# What you are asked to do
Search the material for "Республика" and copy each line in which it is found.

# Dataset records
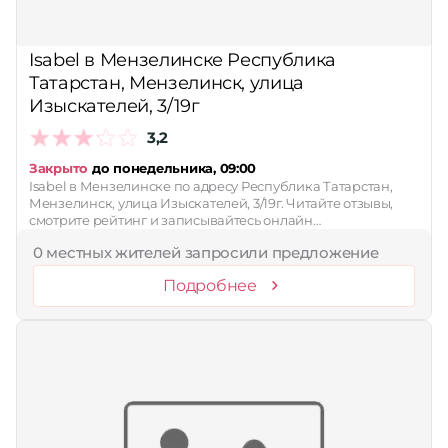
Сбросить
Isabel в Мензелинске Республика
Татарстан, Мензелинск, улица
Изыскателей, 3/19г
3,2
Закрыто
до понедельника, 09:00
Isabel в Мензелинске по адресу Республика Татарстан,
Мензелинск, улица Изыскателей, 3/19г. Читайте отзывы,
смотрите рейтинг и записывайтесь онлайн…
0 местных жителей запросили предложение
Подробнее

...

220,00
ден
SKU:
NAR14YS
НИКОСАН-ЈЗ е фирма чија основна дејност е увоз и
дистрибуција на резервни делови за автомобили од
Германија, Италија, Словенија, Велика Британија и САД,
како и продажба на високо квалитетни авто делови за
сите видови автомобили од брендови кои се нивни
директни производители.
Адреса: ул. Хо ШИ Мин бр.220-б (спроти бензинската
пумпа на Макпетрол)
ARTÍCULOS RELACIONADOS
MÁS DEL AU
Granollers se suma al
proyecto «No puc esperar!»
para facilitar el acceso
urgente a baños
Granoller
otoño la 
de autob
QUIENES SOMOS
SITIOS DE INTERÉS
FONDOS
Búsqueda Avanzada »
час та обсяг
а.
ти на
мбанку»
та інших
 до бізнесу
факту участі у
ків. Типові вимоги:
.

# Exercise output
Isabel в Мензелинске Республика
Isabel в Мензелинске по адресу Республика Татарстан,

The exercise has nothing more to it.